══ Study material

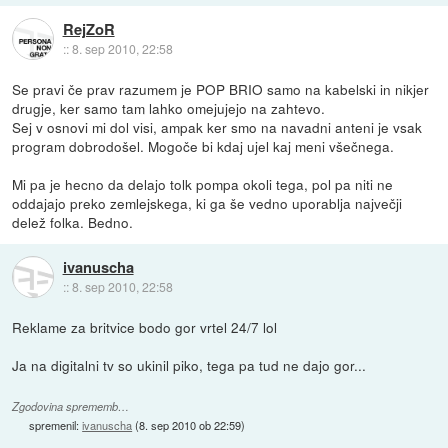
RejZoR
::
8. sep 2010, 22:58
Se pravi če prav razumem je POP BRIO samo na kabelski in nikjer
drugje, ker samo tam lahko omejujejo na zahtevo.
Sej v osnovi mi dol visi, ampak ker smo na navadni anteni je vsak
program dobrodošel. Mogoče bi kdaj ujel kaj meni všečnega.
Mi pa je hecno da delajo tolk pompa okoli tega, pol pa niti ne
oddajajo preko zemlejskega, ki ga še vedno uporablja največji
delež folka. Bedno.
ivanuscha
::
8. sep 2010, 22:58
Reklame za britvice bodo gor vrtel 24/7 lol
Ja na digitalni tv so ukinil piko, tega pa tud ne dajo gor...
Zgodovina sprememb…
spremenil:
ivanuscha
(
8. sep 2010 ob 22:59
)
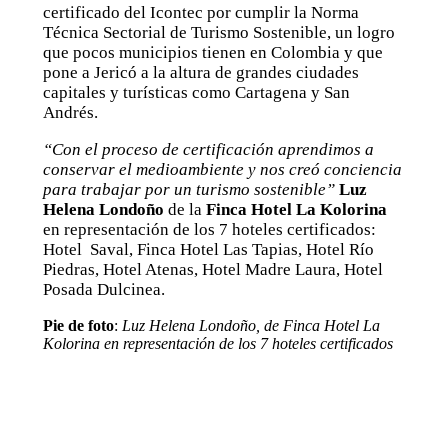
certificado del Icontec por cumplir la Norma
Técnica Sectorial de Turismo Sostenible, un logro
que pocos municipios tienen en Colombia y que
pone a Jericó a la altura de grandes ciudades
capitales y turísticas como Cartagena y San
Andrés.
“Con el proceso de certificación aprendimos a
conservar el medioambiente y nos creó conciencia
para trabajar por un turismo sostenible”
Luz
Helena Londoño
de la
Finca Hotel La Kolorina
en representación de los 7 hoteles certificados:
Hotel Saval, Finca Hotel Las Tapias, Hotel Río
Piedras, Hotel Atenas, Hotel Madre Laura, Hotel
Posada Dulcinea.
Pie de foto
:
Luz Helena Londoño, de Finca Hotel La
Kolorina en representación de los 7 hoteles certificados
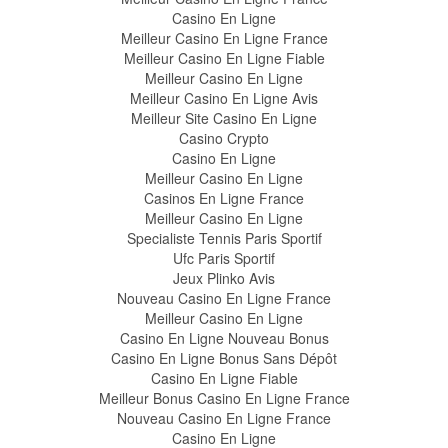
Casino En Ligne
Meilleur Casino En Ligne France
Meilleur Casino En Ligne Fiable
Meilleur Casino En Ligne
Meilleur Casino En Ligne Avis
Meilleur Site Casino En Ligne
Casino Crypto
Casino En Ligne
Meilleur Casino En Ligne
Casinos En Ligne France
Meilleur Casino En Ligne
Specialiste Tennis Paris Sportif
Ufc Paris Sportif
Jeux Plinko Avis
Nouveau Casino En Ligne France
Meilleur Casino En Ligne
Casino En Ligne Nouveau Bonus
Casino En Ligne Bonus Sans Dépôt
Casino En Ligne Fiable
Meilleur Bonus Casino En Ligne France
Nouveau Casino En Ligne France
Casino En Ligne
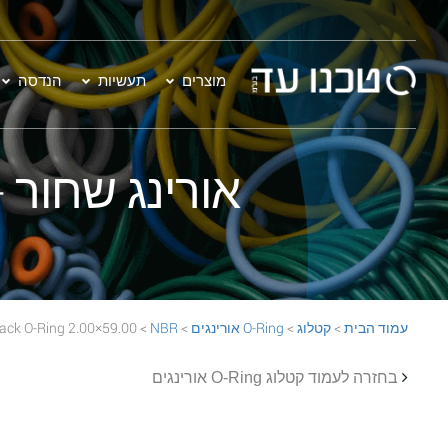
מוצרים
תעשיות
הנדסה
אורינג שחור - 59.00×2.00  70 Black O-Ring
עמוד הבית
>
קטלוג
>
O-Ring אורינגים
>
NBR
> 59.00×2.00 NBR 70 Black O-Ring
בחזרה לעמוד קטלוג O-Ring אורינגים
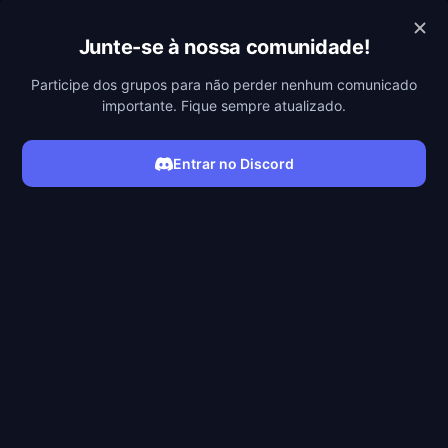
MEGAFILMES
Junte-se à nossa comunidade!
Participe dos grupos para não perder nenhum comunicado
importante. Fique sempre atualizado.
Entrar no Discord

════

● **Goal of the exercise**:
Line count for "Londoño": state how many lines of the records contain it, and give only the number.

● **Reply to the exercise**:
2